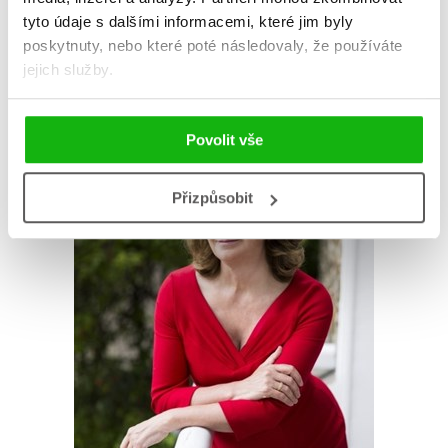
tyto údaje s dalšími informacemi, které jim byly
AUTOR KNIHY
poskytnuty, nebo které poté následovaly, že používáte
jejich služby.
Povolit vše
Přizpůsobit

_What you are asked to do:_ What is needed is the whole listing again, set down exactly, without its pictures.

_Task answer:_
tyto údaje s dalšími informacemi, které jim byly
AUTOR KNIHY
poskytnuty, nebo které poté následovaly, že používáte
jejich služby.
Povolit vše
Přizpůsobit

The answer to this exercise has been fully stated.